■ Task requirements:
Lines from the one containing "lması Gerekenler" through the end of the data are to be returned exactly, and no others.

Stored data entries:
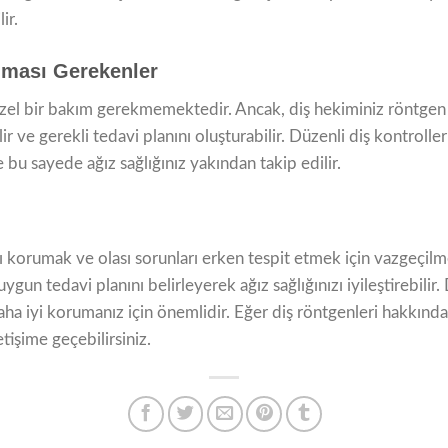
ir.
lması Gerekenler
zel bir bakım gerekmemektedir. Ancak, diş hekiminiz röntgen 
r ve gerekli tedavi planını oluşturabilir. Düzenli diş kontroller
ve bu sayede ağız sağlığınız yakından takip edilir.
ızı korumak ve olası sorunları erken tespit etmek için vazgeçilme
gun tedavi planını belirleyerek ağız sağlığınızı iyileştirebilir.
daha iyi korumanız için önemlidir. Eğer diş röntgenleri hakkında
etişime geçebilirsiniz.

■ Task solution:
lması Gerekenler
zel bir bakım gerekmemektedir. Ancak, diş hekiminiz röntgen 
r ve gerekli tedavi planını oluşturabilir. Düzenli diş kontroller
ve bu sayede ağız sağlığınız yakından takip edilir.
ızı korumak ve olası sorunları erken tespit etmek için vazgeçilme
gun tedavi planını belirleyerek ağız sağlığınızı iyileştirebilir.
daha iyi korumanız için önemlidir. Eğer diş röntgenleri hakkında
etişime geçebilirsiniz.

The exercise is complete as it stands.